无法将C程序与strsep（）和getenv（）一起使用

Question

I had this working before, but I was using pointers. getenv() keeps crashing so I copied the results using sprintf(). Now I want to deliminate with : and print only the first occurrence. Please help!

#include <stdio.h>
#include <stdlib.h>
#include <string.h>

void main(void) {

    char buf[999];
    const char *token;

    // HTTP_PROXY == 8.8.8.8:8888, end result should print 8.8.8.8

    sprintf(buf, "%s", getenv("HTTP_PROXY"));
    *token = strsep(&buf, ":");
    printf("New result: %s\n", token);

}

Answer 1

Since strsep wants a pointer to pointer, you must pass a pointer to pointer, not a pointer to array. This is not the same thing; make a pointer, and assign it buf . Pass a pointer to that new pointer to strsep to fix the first problem.

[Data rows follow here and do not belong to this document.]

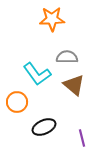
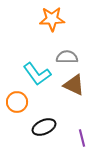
brown triangle: rotated 15 degrees counterclockwise
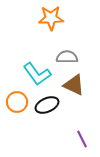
orange star: moved 1 px left, 1 px up
black ellipse: moved 3 px right, 22 px up
purple line: moved 1 px down; rotated 12 degrees counterclockwise
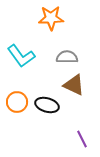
cyan L-shape: moved 16 px left, 18 px up
black ellipse: rotated 40 degrees clockwise
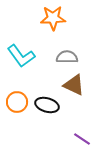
orange star: moved 2 px right
purple line: rotated 30 degrees counterclockwise
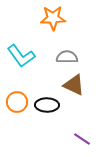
black ellipse: rotated 15 degrees counterclockwise
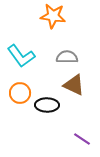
orange star: moved 2 px up; rotated 10 degrees clockwise
orange circle: moved 3 px right, 9 px up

The second problem is that since strsep returns a pointer, you need to assign it to token , not to *token :

char buf[999];
const char *token;
// HTTP_PROXY == 8.8.8.8:8888, end result should print 8.8.8.8
sprintf(buf, "%s", getenv("HTTP_PROXY"));
char *ptr = buf;           // Since ptr, is a pointer...
token = strsep(&ptr, ":"); // ...you can pass a pointer to pointer
printf("New result: %s\n", token);

Answer 2

#include <stdio.h>
#include <stdlib.h>
#include <string.h>

int main(void) {
  char const *http_proxy = getenv("HTTP_PROXY");
  if (http_proxy == NULL) {
    fprintf(stderr, "HTTP_PROXY not set: default 8.8.8.8:8888");
    http_proxy = "8.8.8.8:8888";
  }

  char *cpy = strdup(http_proxy);
  char *token = strtok(cpy, ":");
  if (token == NULL) {
    fprintf(stderr, "wrong format");
    return 1;
  }
  do {
    printf("Token: %s\n", token);
  } while ((token = strtok(NULL, ":")) != NULL);
  free(cpy);
}